### INFORMATION GIVEN:
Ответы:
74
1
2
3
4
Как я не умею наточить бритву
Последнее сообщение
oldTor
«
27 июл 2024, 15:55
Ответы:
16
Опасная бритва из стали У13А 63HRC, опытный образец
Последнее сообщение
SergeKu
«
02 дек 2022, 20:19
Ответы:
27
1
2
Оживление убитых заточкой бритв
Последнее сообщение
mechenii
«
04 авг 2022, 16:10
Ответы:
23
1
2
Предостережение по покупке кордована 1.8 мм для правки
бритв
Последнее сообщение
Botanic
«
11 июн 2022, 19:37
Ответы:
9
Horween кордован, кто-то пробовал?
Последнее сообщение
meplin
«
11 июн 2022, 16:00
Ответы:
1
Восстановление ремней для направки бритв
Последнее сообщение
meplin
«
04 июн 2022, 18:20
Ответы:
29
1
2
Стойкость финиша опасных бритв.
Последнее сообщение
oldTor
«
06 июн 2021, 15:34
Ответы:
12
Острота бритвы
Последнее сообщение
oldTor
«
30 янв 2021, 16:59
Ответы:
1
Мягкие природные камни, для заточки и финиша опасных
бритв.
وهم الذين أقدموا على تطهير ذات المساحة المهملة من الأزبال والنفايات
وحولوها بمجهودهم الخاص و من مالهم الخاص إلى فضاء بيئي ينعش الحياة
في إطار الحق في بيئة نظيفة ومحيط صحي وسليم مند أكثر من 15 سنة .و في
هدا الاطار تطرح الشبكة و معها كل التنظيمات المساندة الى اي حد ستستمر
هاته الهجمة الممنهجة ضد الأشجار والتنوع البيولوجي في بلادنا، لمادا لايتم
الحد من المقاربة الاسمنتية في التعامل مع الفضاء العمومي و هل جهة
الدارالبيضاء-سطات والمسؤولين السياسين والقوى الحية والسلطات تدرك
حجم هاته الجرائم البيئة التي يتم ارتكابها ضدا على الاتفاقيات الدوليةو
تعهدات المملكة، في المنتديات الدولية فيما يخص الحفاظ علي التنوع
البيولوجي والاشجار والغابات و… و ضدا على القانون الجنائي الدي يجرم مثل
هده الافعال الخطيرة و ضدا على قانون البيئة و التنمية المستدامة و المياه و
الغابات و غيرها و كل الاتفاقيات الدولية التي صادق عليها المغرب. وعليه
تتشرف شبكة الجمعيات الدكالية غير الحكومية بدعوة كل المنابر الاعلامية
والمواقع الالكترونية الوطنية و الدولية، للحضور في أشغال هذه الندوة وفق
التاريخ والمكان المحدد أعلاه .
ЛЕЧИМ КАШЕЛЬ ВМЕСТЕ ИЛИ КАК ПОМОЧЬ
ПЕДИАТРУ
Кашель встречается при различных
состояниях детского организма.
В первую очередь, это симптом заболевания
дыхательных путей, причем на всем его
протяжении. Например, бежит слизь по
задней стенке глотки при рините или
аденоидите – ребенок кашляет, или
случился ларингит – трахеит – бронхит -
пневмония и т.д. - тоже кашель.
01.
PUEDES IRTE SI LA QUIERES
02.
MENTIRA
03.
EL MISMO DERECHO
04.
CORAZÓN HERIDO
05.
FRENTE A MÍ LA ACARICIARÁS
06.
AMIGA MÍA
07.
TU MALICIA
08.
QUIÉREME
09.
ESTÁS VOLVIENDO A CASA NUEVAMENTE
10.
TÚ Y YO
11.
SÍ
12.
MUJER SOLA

### BRIEF:
Copy each line of the data above exactly as it appears.

### EXPECTED ANSWER:
Ответы:
74
1
2
3
4
Как я не умею наточить бритву
Последнее сообщение
oldTor
«
27 июл 2024, 15:55
Ответы:
16
Опасная бритва из стали У13А 63HRC, опытный образец
Последнее сообщение
SergeKu
«
02 дек 2022, 20:19
Ответы:
27
1
2
Оживление убитых заточкой бритв
Последнее сообщение
mechenii
«
04 авг 2022, 16:10
Ответы:
23
1
2
Предостережение по покупке кордована 1.8 мм для правки
бритв
Последнее сообщение
Botanic
«
11 июн 2022, 19:37
Ответы:
9
Horween кордован, кто-то пробовал?
Последнее сообщение
meplin
«
11 июн 2022, 16:00
Ответы:
1
Восстановление ремней для направки бритв
Последнее сообщение
meplin
«
04 июн 2022, 18:20
Ответы:
29
1
2
Стойкость финиша опасных бритв.
Последнее сообщение
oldTor
«
06 июн 2021, 15:34
Ответы:
12
Острота бритвы
Последнее сообщение
oldTor
«
30 янв 2021, 16:59
Ответы:
1
Мягкие природные камни, для заточки и финиша опасных
бритв.
وهم الذين أقدموا على تطهير ذات المساحة المهملة من الأزبال والنفايات
وحولوها بمجهودهم الخاص و من مالهم الخاص إلى فضاء بيئي ينعش الحياة
في إطار الحق في بيئة نظيفة ومحيط صحي وسليم مند أكثر من 15 سنة .و في
هدا الاطار تطرح الشبكة و معها كل التنظيمات المساندة الى اي حد ستستمر
هاته الهجمة الممنهجة ضد الأشجار والتنوع البيولوجي في بلادنا، لمادا لايتم
الحد من المقاربة الاسمنتية في التعامل مع الفضاء العمومي و هل جهة
الدارالبيضاء-سطات والمسؤولين السياسين والقوى الحية والسلطات تدرك
حجم هاته الجرائم البيئة التي يتم ارتكابها ضدا على الاتفاقيات الدوليةو
تعهدات المملكة، في المنتديات الدولية فيما يخص الحفاظ علي التنوع
البيولوجي والاشجار والغابات و… و ضدا على القانون الجنائي الدي يجرم مثل
هده الافعال الخطيرة و ضدا على قانون البيئة و التنمية المستدامة و المياه و
الغابات و غيرها و كل الاتفاقيات الدولية التي صادق عليها المغرب. وعليه
تتشرف شبكة الجمعيات الدكالية غير الحكومية بدعوة كل المنابر الاعلامية
والمواقع الالكترونية الوطنية و الدولية، للحضور في أشغال هذه الندوة وفق
التاريخ والمكان المحدد أعلاه .
ЛЕЧИМ КАШЕЛЬ ВМЕСТЕ ИЛИ КАК ПОМОЧЬ
ПЕДИАТРУ
Кашель встречается при различных
состояниях детского организма.
В первую очередь, это симптом заболевания
дыхательных путей, причем на всем его
протяжении. Например, бежит слизь по
задней стенке глотки при рините или
аденоидите – ребенок кашляет, или
случился ларингит – трахеит – бронхит -
пневмония и т.д. - тоже кашель.
01.
PUEDES IRTE SI LA QUIERES
02.
MENTIRA
03.
EL MISMO DERECHO
04.
CORAZÓN HERIDO
05.
FRENTE A MÍ LA ACARICIARÁS
06.
AMIGA MÍA
07.
TU MALICIA
08.
QUIÉREME
09.
ESTÁS VOLVIENDO A CASA NUEVAMENTE
10.
TÚ Y YO
11.
SÍ
12.
MUJER SOLA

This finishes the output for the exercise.